Exercise brief: Your answer should consist of the lines in the data below that contain "Password".

(Page layout parsing data)
-- Opening Marker --

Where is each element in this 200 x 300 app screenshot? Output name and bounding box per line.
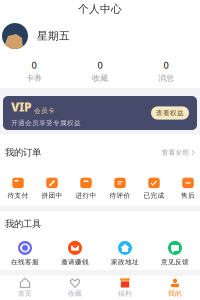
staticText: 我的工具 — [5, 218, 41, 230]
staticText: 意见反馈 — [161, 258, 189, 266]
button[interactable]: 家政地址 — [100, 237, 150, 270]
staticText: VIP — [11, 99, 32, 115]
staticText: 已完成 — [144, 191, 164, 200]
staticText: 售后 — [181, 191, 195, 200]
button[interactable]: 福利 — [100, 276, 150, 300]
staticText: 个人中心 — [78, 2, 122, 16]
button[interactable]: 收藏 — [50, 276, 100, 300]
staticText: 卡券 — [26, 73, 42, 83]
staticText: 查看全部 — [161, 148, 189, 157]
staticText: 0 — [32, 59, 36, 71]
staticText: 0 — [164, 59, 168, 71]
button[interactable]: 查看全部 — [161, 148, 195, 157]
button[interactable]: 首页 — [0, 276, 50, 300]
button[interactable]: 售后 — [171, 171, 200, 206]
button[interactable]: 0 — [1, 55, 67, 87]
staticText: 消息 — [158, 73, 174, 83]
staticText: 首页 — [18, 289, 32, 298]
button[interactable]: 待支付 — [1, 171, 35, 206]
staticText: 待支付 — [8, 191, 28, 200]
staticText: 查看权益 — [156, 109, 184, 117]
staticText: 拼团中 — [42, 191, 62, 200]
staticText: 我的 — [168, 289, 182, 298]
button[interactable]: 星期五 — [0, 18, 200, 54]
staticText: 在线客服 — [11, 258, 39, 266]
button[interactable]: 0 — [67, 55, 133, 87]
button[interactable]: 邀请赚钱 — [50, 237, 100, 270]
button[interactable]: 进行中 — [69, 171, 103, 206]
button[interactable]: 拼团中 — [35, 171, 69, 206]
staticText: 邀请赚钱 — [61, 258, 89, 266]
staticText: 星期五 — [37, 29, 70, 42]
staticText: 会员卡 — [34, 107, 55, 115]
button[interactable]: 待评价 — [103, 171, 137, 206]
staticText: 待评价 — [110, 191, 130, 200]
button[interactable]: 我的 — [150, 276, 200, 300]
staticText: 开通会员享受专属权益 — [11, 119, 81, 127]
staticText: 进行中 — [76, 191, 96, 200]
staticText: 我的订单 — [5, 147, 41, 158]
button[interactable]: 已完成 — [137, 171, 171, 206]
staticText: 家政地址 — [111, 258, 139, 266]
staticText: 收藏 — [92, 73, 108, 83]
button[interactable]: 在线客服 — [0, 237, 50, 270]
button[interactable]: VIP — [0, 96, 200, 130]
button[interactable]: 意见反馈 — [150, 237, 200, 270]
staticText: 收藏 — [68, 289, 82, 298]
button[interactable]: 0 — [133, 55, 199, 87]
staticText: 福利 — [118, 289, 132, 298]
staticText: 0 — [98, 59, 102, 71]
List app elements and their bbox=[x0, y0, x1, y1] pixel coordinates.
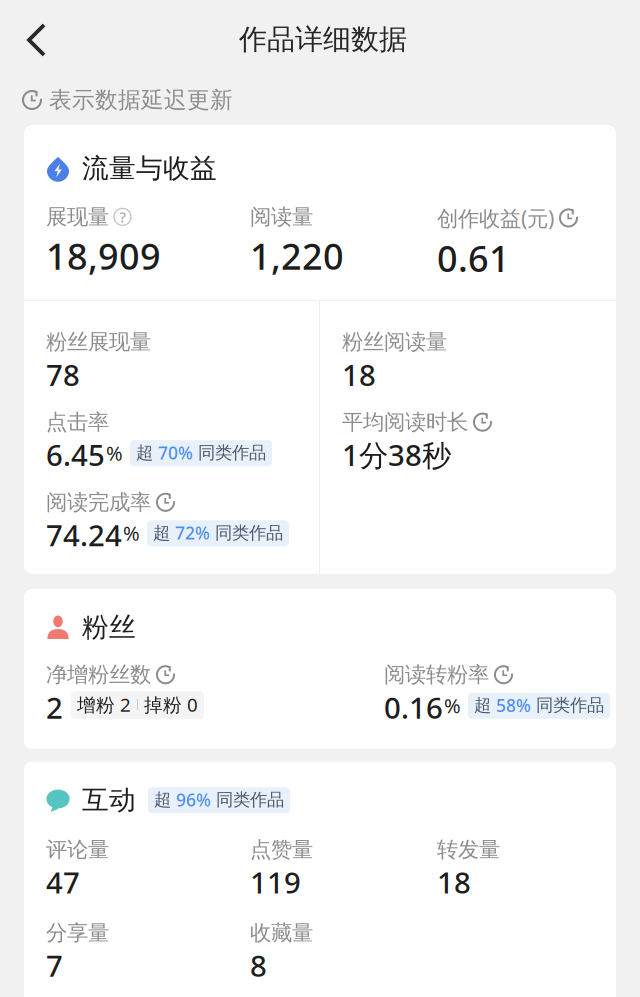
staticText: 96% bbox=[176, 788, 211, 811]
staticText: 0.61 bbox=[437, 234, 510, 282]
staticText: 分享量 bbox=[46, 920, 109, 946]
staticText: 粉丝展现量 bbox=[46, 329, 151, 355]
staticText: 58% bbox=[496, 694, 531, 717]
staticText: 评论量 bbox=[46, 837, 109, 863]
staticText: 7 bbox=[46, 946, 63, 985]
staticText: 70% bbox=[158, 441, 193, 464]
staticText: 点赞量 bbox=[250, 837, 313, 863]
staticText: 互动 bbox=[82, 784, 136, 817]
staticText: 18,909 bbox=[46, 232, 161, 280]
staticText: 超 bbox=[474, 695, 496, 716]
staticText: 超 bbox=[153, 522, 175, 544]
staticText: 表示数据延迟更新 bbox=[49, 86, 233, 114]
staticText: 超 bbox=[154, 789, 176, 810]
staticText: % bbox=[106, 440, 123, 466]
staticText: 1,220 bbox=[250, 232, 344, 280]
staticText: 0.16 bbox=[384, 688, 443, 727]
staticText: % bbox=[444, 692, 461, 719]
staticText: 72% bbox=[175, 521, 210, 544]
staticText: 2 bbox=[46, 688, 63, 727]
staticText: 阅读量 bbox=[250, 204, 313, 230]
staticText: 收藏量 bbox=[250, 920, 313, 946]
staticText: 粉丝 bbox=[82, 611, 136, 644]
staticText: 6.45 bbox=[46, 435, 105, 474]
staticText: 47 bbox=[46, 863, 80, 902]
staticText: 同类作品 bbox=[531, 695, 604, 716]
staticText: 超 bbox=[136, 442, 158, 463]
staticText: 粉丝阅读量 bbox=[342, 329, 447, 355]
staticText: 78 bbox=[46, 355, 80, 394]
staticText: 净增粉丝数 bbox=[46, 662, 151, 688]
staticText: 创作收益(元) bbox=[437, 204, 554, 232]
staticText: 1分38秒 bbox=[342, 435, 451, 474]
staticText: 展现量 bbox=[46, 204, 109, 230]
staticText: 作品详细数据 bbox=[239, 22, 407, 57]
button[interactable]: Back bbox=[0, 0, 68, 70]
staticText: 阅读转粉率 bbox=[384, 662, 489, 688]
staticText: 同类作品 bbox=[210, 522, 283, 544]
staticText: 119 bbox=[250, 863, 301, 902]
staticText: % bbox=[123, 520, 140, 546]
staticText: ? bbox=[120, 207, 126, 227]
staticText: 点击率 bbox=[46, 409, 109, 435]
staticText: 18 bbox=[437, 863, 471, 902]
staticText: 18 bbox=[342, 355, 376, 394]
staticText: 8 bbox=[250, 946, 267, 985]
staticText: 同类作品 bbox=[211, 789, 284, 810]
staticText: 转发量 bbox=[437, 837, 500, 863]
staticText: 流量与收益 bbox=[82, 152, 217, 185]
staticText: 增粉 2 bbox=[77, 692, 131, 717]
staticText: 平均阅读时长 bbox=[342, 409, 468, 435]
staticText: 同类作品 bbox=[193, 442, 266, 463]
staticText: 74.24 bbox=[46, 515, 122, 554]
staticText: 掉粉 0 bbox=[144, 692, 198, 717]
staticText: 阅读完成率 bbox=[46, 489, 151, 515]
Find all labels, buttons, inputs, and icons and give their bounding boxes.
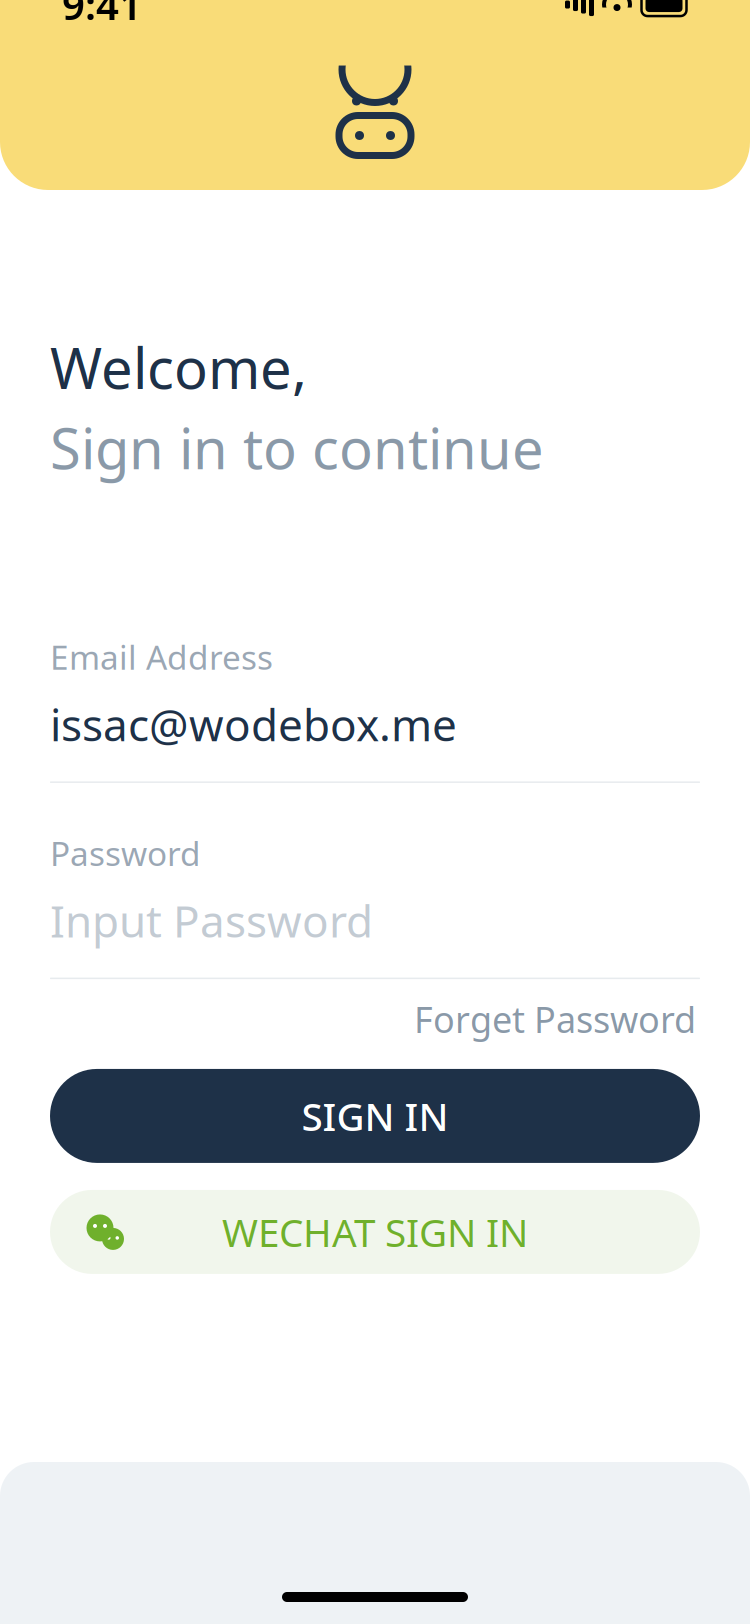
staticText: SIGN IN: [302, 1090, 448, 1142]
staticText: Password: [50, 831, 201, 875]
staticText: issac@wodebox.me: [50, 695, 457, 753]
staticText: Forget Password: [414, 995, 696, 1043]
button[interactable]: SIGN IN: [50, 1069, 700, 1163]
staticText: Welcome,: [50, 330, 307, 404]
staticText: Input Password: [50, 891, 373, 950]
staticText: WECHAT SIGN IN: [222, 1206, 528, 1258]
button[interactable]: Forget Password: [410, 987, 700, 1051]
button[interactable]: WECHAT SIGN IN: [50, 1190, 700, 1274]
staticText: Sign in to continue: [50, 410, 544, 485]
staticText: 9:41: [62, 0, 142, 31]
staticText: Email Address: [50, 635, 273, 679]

-- Closing Marker --
-- Opening Marker --

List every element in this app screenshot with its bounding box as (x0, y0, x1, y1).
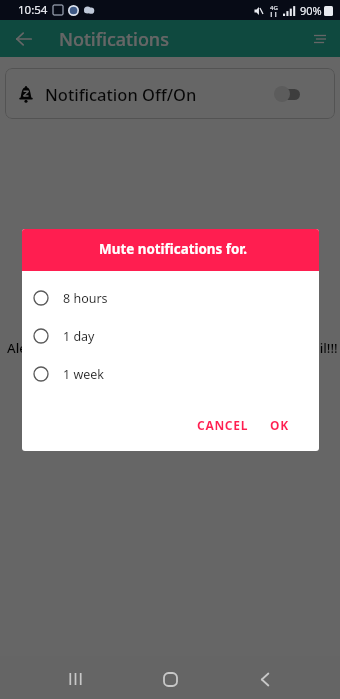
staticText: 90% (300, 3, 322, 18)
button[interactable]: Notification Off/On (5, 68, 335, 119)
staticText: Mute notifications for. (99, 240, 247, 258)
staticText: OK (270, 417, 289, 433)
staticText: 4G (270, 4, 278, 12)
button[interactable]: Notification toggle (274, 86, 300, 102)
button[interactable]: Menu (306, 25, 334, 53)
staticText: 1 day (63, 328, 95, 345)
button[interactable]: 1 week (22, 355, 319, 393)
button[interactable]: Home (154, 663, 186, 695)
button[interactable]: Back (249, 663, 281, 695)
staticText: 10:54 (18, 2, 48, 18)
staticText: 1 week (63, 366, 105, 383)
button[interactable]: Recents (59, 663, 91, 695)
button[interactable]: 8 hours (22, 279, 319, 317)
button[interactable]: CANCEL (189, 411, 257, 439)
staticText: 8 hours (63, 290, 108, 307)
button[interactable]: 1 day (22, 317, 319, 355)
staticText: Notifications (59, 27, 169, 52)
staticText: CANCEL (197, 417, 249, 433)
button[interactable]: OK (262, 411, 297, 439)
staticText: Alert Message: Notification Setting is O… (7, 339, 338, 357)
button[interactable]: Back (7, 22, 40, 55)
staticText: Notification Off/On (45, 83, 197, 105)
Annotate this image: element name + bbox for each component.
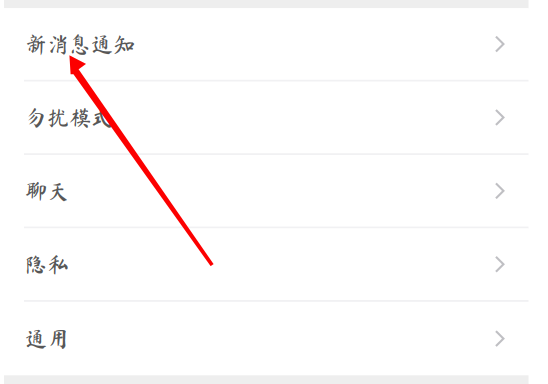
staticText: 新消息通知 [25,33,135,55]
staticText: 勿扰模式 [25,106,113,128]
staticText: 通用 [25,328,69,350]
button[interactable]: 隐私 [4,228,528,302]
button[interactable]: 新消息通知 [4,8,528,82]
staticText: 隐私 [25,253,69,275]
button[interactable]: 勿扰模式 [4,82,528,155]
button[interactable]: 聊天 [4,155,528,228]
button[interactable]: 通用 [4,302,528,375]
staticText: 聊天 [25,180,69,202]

-- Closing Marker --
-- Opening Marker --

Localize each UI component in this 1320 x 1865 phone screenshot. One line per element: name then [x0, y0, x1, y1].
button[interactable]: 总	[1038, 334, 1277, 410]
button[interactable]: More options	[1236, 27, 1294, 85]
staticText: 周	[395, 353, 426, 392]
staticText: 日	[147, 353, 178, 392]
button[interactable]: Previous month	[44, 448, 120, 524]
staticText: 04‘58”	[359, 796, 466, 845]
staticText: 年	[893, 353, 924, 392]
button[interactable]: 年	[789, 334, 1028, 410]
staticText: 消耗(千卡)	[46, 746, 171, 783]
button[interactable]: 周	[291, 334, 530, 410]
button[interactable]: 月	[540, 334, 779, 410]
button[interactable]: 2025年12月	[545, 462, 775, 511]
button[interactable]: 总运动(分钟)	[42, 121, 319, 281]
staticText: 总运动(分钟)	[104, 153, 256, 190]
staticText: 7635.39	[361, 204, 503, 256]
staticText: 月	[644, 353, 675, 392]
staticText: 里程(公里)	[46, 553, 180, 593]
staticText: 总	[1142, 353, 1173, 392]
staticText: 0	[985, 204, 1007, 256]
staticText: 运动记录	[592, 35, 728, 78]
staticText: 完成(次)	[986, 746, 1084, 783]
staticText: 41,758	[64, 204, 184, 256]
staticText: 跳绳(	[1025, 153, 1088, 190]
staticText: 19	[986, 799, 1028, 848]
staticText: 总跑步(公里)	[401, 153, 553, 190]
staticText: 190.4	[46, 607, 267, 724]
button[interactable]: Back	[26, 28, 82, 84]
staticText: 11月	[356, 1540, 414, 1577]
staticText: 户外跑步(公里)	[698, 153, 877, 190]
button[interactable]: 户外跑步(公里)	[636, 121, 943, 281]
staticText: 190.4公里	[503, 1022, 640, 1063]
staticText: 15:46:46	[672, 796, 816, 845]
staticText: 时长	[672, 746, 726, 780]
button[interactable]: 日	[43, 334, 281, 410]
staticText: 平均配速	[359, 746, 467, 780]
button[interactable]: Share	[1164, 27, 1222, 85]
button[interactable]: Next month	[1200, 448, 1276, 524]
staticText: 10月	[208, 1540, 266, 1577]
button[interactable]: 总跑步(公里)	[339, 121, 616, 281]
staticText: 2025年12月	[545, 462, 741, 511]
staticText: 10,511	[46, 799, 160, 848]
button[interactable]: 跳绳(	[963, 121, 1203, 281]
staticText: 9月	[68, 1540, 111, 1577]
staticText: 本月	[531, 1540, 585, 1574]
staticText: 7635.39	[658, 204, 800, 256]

-- Closing Marker --

Result of this exercise:
staticText: Password: [50, 831, 201, 875]
staticText: Forget Password: [414, 995, 696, 1043]
staticText: Input Password: [50, 891, 373, 950]
button[interactable]: Forget Password: [410, 987, 700, 1051]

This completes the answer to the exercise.